We also looked into the effect of the way household organic waste was managed, since this accounted for the largest portion of garden emissions savings, even greater than the emissions savings from reducing purchased vegetables. We found that if landfills that efficiently captured and burned methane for energy and efficient aerobic composting operations were an option, gardeners could have the greatest emission reductions by exporting their organic waste to those operations. They could then import the compost, rather than composting at home, so gardeners need to ask questions about their options for processing their organic waste—it may be more climate-friendly to advocate for municipal composting facilities, rather than the more local option of composting on site.
What about the bottom line?
Can local food be economically profitable? Local food hubs that consolidate local farm harvests and redistribute them are an important tool for localizing food. But when they try to scale up volume to have a larger impact and more revenue, they need to adapt to the dominant industrial food system, from infrastructure to economics. This can compromise their goals, because there are often tradeoffs among environmental, social, and economic aspects of sustainability.

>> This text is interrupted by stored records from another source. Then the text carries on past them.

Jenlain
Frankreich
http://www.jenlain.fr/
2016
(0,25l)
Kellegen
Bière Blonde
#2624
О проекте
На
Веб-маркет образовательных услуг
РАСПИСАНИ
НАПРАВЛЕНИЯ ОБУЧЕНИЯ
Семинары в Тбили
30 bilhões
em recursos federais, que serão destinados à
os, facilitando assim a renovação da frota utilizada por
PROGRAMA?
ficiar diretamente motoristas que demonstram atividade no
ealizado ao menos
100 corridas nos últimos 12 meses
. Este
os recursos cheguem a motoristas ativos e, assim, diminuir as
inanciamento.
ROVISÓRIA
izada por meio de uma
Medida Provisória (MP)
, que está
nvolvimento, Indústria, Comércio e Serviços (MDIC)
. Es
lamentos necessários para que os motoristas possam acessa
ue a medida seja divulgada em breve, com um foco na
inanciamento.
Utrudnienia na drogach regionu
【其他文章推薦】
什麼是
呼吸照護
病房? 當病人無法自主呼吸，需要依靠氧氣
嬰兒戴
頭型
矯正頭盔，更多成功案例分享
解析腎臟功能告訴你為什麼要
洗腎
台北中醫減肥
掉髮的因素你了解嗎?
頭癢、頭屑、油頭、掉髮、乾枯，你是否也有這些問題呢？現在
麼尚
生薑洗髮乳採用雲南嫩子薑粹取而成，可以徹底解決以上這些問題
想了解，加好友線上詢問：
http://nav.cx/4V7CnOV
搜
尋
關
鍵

Can local food be economically viable while prioritizing people and the environment?
In our case study of a local a food hub in Santa Barbara, we found that the key to success in meeting the goals of environmental sustainability and improved community nutrition was prioritizing those over the goal of economic profit, while still being economically viable.
Helping local food do more
On September 28, 2016, Senator Debbie Stabenow [D-MI] introduced S.3420, the Urban Agriculture Act of 2016. It includes support for a wide range of urban agriculture, from community gardens to technology intensive methods like aeroponics, based on the assumption that these will support local food infrastructure and economies, better nutrition, and environmental sustainability.

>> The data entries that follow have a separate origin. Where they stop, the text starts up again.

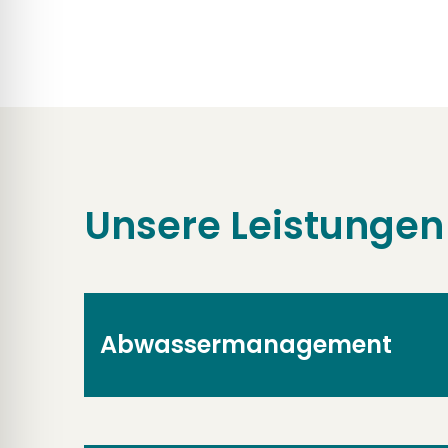
Unsere Leistungen
Abwassermanagement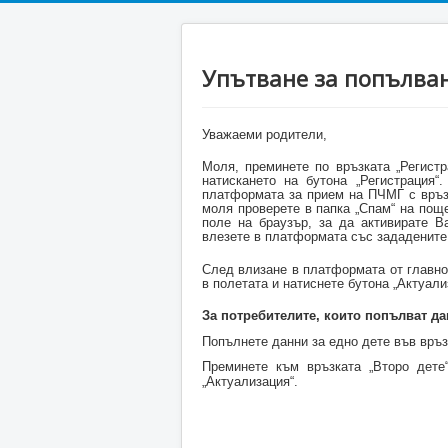
Упътване за попълва
Уважаеми родители,
Моля, преминете по връзката „Регист
натискането на бутона „Регистрация
платформата за прием на ПЧМГ с връзк
моля проверете в папка „Спам“ на поще
поле на браузър, за да активирате 
влезете в платформата със зададените 
След влизане в платформата от главно
в полетата и натиснете бутона „Актуали
За потребителите, които попълват да
Попълнете данни за едно дете във връз
Преминете към връзката „Второ дете
„Актуализация“.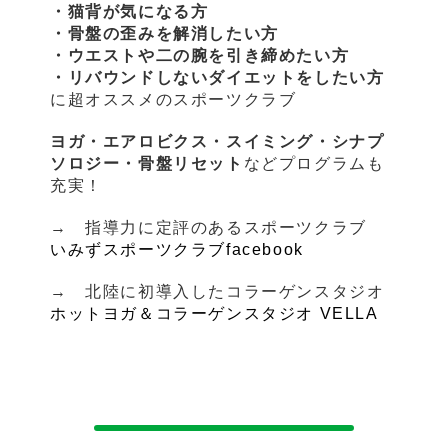
・猫背が気になる方
・骨盤の歪みを解消したい方
・ウエストや二の腕を引き締めたい方
・リバウンドしないダイエットをしたい方
に超オススメのスポーツクラブ
ヨガ・エアロビクス・スイミング・シナプ
ソロジー・骨盤リセット
などプログラムも
充実！
→ 指導力に定評のあるスポーツクラブ
いみずスポーツクラブfacebook
→ 北陸に初導入したコラーゲンスタジオ
ホットヨガ＆コラーゲンスタジオ VELLA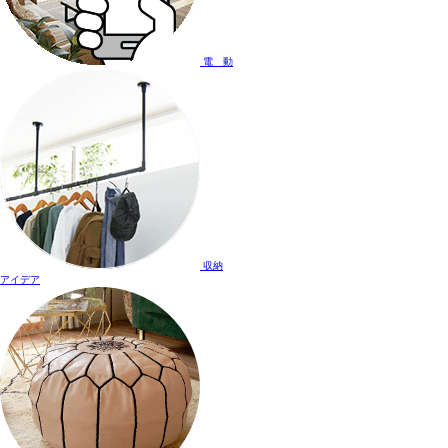
電 動
収納
アイデア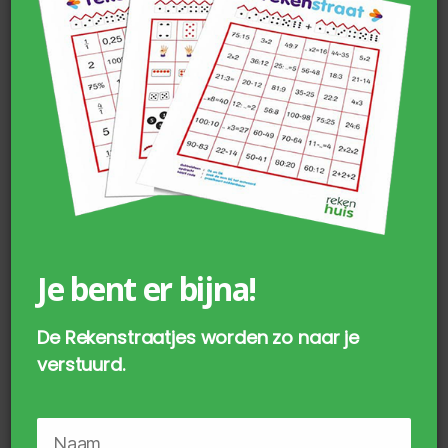
Je bent er bijna!
Digitale Getallenslang t/m 100
De Rekenstraatjes worden zo naar je
€
35,00
incl. BTW
verstuurd.
TOEVOEGEN AAN WINKELWAGEN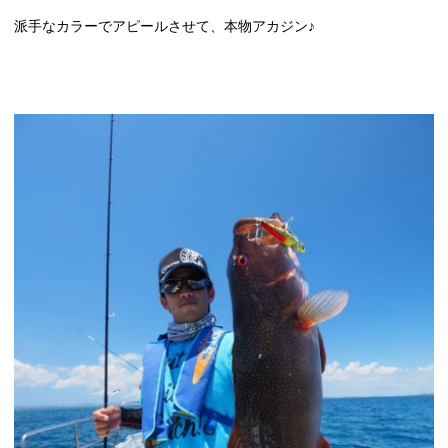
派手なカラーでアピールさせて、本物アカジン♪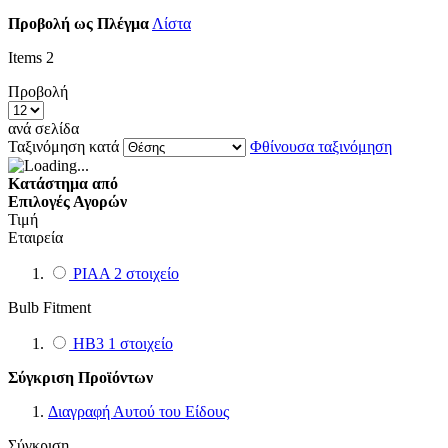
Προβολή ως
Πλέγμα
Λίστα
Items
2
Προβολή
ανά σελίδα
Ταξινόμηση κατά
Φθίνουσα ταξινόμηση
Κατάστημα από
Επιλογές Αγορών
Τιμή
Εταιρεία
PIAA
2
στοιχείο
Bulb Fitment
HB3
1
στοιχείο
Σύγκριση Προϊόντων
Διαγραφή Αυτού του Είδους
Σύγκριση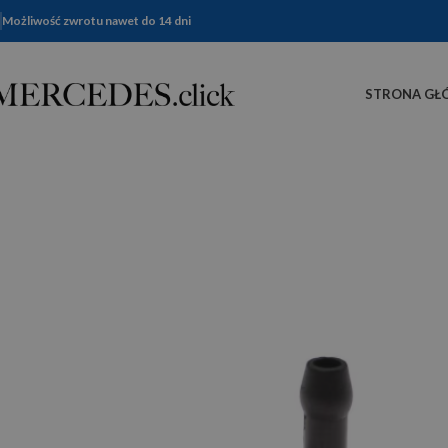
Możliwość zwrotu nawet do 14 dni
STRONA GŁ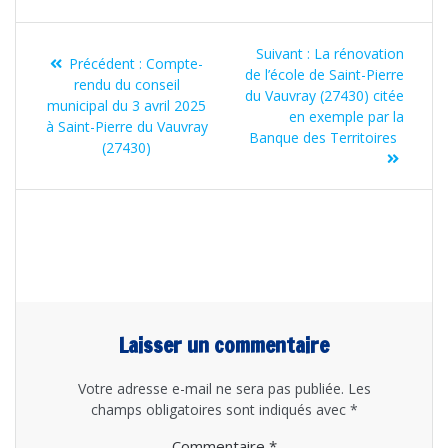
Navigation
Article
Suivant :
La rénovation
Article
de
Précédent :
Compte-
suivant
de l’école de Saint-Pierre
précédent
rendu du conseil
:
du Vauvray (27430) citée
l’article
:
municipal du 3 avril 2025
en exemple par la
à Saint-Pierre du Vauvray
Banque des Territoires
(27430)
Laisser un commentaire
Votre adresse e-mail ne sera pas publiée.
Les
champs obligatoires sont indiqués avec
*
Commentaire
*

This bill is timely, as urban agriculture has become a popular form of local food production. For example, in our survey of Santa Barbara County residents, we found that the majority favored not building on land used for urban agriculture.
I think one of the strongest parts of this bill is the provision calling for research on the funded projects. This means asking if the goals of urban agriculture are actually being promoted, and providing information for improving them.
As our research has demonstrated, while local food systems can do a lot to promote more sustainable alternatives to the industrial system, we need to keep asking questions to ensure that our good intentions aren’t unintentionally compromised. In many cases other actions, such as changing production practices, and especially changing diets, may be more effective, or are needed to complement localization.
Bio: David Arthur Cleveland is Research Professor in the Environmental Studies Program and the Department of Geography at the University of California, Santa Barbara. He is a human ecologist whose research and teaching focuses on sustainable, small-scale agrifood systems, including work with small-scale farmers and gardeners around the world. He is currently researching the potential for agrifood system localization and diet change, to improve nutrition, reduce greenhouse gas emissions, and promote food and climate justice, in California, the US, and globally. His latest book is Balancing on a Planet: The Future of Food and Agriculture.